We won't lie, there is no one on the field to compare to recent Pitt and Biletnikoff winners Antonio Bryant and Larry Fitzgerald. However, this group is coming on, Kinder has become dangerous, and if if recent success is any indication, they will be just fine.
Wannstedt wants to play four running backs this year, but is counting first and foremost on the solid contributions of two, Larod Stephens-Howling, who scampered for 58-yards on 17 carries and who caught two passes for 37-yards before being sidelined with an ankle injury against Virginia, and Shane Brooks.
Brooks won a backup role in a key fall scrimmage with a 13-carry, 92-yard, and two touchdown effort. In the opener against the Cavaliers he rushed for 45-yards on nine carries. Brooks also has deceiving speed on the perimeter and was the primary ball toter against the Bearcats and had 79-yards on 22-carries.
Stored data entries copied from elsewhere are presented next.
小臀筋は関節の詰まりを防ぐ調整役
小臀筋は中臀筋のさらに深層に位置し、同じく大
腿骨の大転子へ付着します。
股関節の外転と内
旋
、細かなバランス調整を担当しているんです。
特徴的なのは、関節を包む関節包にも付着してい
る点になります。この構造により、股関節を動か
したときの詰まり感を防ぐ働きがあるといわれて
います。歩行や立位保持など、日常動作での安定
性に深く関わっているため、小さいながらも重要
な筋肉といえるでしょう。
Also in the mix is super phenom Dorin Dickerson who has been slowed by an ankle injury, and another highly touted youngster, Kevin Collier. Especially effective against Virginia was the draw play, something the Spartans will have to be aware of. Stephens-Howling sat out against Cincy and his status for MSU is yet to be determined.
Something that could help MSU is that Pitt has the propensity for fumbling the football. Last year Pitt turned the ball over quite a bit on the ground, and lost all three fumbles they had against Cincy, including some botched punt returns that gave the Bearcats some temporary life. Jarring the ball loose should be a priority for MSU.
The offensive line was a glaring weakness last year as they generated only 3.2 yards per carry on the ground, and allowed Palko to be harrassed throughout games. Part of that was due to injuries, and the fact that a set line-up was not settled until late season as they rotated in different combinations. However, once they settled on a regular line-up the last part of the year, they played much better.
Now, four of those five starters return, and the new starter is prized JUCO recruit Jeff Otah, a 6-foot-6 340-pound behemoth, so the expectations are much higher. They were much improved against Virginia, allowing only one sack and opening holes for the ground attack.
McGlynn came under heavy criticism for poor play at times last year. This should be an advantage for MSU as the Panthers struggled some against Cincy in pass protection. They didn't give up sacks, but Palko was hurried all night.